▶ **WHAT TO PRODUCE**
After locating "Multi-Family & Senior Living" in the listing below, copy that line and each one after it exactly, ending with the line that has "Enterprise Mobility".

▶ **AVAILABLE RECORDS**
______________________________
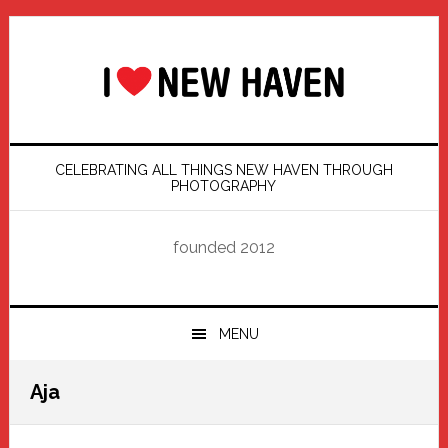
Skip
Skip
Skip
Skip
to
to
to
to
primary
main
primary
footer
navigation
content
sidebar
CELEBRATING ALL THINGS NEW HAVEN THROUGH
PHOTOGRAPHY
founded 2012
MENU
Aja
______________________________
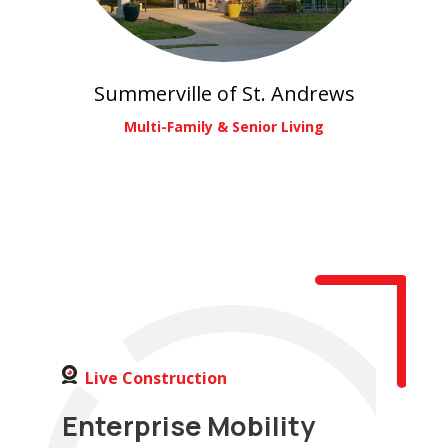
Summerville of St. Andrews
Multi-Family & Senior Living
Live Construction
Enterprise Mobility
______________________________
▶ **OUTPUT BELOW**
Multi-Family & Senior Living
Live Construction
Enterprise Mobility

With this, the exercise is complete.